A retired silversmith discovered the largest collection of ancient rock art ever found in the Highlands. The discovery was made in Scotland on a remote hill overlooking the Cromarty Firth. The ancient carved rocks were discovered scattered across a hillside near Evanton in Ross-shire, some measuring almost 10 feet across.
Amateur archaeologist Douglas Scott who recorded the phenomenal find said he believes the “cup-marked” rocks – dating from up to 5,000 years ago to the Neolithic or Bronze Age – form part of a “ritual centre of some significance.” It is believed that the ancient people worshipped the sun and performed traditional rites connected to the underworld.
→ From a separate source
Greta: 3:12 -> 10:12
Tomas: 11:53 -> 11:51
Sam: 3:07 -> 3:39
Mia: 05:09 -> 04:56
The 64-year-old Scott, from Tain, has discovered and recorded a total of 28 carved rocks. He had noted his remarkable find with the Highland Historic Environment Record and the Royal Commission on Ancient Monuments. Scott explained that farmers first started discovering carved stones with hollow cup-marks embedded in them from as far back as 1985. Bob Gourlay, a Highland regional archaeologist now deceased, also recorded and photographed another 14 cup-marked rocks on the ridge.
Despite Gourlay’s demise, Scott continued the task of searching the hills and has now recorded and photographed 28 carved rocks across the site.
Scott said, “The finding of up to 28 cup-marked rocks on Druim Mor makes this the largest concentration of cup-marked stones so far found in the north of Scotland. Cup-marked stones are not unique but this is the biggest concentration found in this area and that is quite significant in itself because no-one knew these monuments were up there.”
The carvings on the rocks discovered are anywhere between 4,000 to 5,000 years old and comprise of hollows, rings and grooves which all line up to where the sun rises in midwinter. Cup marks can reportedly be found throughout Europe and are associated with carvings of the sun, solar chariots and boats, the latter of which is believed to carry souls of the dead to the underworld.